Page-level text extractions
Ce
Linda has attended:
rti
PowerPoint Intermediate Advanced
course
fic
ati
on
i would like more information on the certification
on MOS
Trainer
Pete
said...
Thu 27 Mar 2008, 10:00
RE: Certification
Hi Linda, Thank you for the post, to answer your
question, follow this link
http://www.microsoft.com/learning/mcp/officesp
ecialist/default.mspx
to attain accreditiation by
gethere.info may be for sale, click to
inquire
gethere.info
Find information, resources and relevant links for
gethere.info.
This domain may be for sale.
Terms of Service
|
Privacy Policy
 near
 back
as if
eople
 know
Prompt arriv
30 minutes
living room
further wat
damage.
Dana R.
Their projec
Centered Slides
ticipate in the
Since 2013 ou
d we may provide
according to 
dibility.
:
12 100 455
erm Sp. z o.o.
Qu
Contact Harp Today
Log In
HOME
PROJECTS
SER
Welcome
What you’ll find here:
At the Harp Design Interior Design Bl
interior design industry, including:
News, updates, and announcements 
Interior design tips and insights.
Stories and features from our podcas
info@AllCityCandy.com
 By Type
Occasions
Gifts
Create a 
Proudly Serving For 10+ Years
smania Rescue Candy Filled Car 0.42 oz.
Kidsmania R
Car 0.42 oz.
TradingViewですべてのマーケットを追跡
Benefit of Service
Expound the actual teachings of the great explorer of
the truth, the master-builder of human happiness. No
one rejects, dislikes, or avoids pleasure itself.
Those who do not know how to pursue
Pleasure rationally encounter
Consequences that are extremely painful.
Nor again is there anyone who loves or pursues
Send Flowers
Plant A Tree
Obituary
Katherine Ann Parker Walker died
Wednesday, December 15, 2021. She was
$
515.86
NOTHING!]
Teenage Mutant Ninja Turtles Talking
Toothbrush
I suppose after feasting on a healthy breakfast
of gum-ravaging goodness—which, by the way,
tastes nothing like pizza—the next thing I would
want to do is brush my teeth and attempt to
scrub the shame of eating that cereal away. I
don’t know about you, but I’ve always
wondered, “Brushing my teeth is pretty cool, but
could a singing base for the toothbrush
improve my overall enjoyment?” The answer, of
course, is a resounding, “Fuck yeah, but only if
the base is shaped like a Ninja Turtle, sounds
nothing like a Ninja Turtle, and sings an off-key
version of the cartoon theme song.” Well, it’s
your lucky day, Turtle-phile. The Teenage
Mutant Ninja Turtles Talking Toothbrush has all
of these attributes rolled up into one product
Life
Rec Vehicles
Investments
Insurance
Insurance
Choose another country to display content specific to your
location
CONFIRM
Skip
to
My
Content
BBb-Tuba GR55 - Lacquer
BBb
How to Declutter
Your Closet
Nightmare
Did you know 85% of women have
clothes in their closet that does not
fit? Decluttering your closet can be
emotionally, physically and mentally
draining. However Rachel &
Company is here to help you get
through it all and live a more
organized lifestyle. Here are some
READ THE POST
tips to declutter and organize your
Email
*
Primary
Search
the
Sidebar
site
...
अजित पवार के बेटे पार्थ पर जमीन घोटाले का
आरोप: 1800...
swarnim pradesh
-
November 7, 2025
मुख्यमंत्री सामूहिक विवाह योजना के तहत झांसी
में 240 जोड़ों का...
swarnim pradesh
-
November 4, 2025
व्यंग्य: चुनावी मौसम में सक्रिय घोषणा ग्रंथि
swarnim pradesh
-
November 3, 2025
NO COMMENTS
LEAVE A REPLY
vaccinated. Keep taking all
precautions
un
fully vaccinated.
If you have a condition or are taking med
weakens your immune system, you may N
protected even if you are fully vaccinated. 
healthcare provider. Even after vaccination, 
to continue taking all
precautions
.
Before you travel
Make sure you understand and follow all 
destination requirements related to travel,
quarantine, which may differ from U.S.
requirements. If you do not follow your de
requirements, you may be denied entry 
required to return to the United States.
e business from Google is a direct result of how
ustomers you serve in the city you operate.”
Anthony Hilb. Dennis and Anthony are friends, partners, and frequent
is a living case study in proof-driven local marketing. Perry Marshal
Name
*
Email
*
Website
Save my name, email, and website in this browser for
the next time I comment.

Exercise details:
All the entries are to be reproduced verbatim.

Solution:
Ce
Linda has attended:
rti
PowerPoint Intermediate Advanced
course
fic
ati
on
i would like more information on the certification
on MOS
Trainer
Pete
said...
Thu 27 Mar 2008, 10:00
RE: Certification
Hi Linda, Thank you for the post, to answer your
question, follow this link
http://www.microsoft.com/learning/mcp/officesp
ecialist/default.mspx
to attain accreditiation by
gethere.info may be for sale, click to
inquire
gethere.info
Find information, resources and relevant links for
gethere.info.
This domain may be for sale.
Terms of Service
|
Privacy Policy
 near
 back
as if
eople
 know
Prompt arriv
30 minutes
living room
further wat
damage.
Dana R.
Their projec
Centered Slides
ticipate in the
Since 2013 ou
d we may provide
according to 
dibility.
:
12 100 455
erm Sp. z o.o.
Qu
Contact Harp Today
Log In
HOME
PROJECTS
SER
Welcome
What you’ll find here:
At the Harp Design Interior Design Bl
interior design industry, including:
News, updates, and announcements 
Interior design tips and insights.
Stories and features from our podcas
info@AllCityCandy.com
 By Type
Occasions
Gifts
Create a 
Proudly Serving For 10+ Years
smania Rescue Candy Filled Car 0.42 oz.
Kidsmania R
Car 0.42 oz.
TradingViewですべてのマーケットを追跡
Benefit of Service
Expound the actual teachings of the great explorer of
the truth, the master-builder of human happiness. No
one rejects, dislikes, or avoids pleasure itself.
Those who do not know how to pursue
Pleasure rationally encounter
Consequences that are extremely painful.
Nor again is there anyone who loves or pursues
Send Flowers
Plant A Tree
Obituary
Katherine Ann Parker Walker died
Wednesday, December 15, 2021. She was
$
515.86
NOTHING!]
Teenage Mutant Ninja Turtles Talking
Toothbrush
I suppose after feasting on a healthy breakfast
of gum-ravaging goodness—which, by the way,
tastes nothing like pizza—the next thing I would
want to do is brush my teeth and attempt to
scrub the shame of eating that cereal away. I
don’t know about you, but I’ve always
wondered, “Brushing my teeth is pretty cool, but
could a singing base for the toothbrush
improve my overall enjoyment?” The answer, of
course, is a resounding, “Fuck yeah, but only if
the base is shaped like a Ninja Turtle, sounds
nothing like a Ninja Turtle, and sings an off-key
version of the cartoon theme song.” Well, it’s
your lucky day, Turtle-phile. The Teenage
Mutant Ninja Turtles Talking Toothbrush has all
of these attributes rolled up into one product
Life
Rec Vehicles
Investments
Insurance
Insurance
Choose another country to display content specific to your
location
CONFIRM
Skip
to
My
Content
BBb-Tuba GR55 - Lacquer
BBb
How to Declutter
Your Closet
Nightmare
Did you know 85% of women have
clothes in their closet that does not
fit? Decluttering your closet can be
emotionally, physically and mentally
draining. However Rachel &
Company is here to help you get
through it all and live a more
organized lifestyle. Here are some
READ THE POST
tips to declutter and organize your
Email
*
Primary
Search
the
Sidebar
site
...
अजित पवार के बेटे पार्थ पर जमीन घोटाले का
आरोप: 1800...
swarnim pradesh
-
November 7, 2025
मुख्यमंत्री सामूहिक विवाह योजना के तहत झांसी
में 240 जोड़ों का...
swarnim pradesh
-
November 4, 2025
व्यंग्य: चुनावी मौसम में सक्रिय घोषणा ग्रंथि
swarnim pradesh
-
November 3, 2025
NO COMMENTS
LEAVE A REPLY
vaccinated. Keep taking all
precautions
un
fully vaccinated.
If you have a condition or are taking med
weakens your immune system, you may N
protected even if you are fully vaccinated. 
healthcare provider. Even after vaccination, 
to continue taking all
precautions
.
Before you travel
Make sure you understand and follow all 
destination requirements related to travel,
quarantine, which may differ from U.S.
requirements. If you do not follow your de
requirements, you may be denied entry 
required to return to the United States.
e business from Google is a direct result of how
ustomers you serve in the city you operate.”
Anthony Hilb. Dennis and Anthony are friends, partners, and frequent
is a living case study in proof-driven local marketing. Perry Marshal
Name
*
Email
*
Website
Save my name, email, and website in this browser for
the next time I comment.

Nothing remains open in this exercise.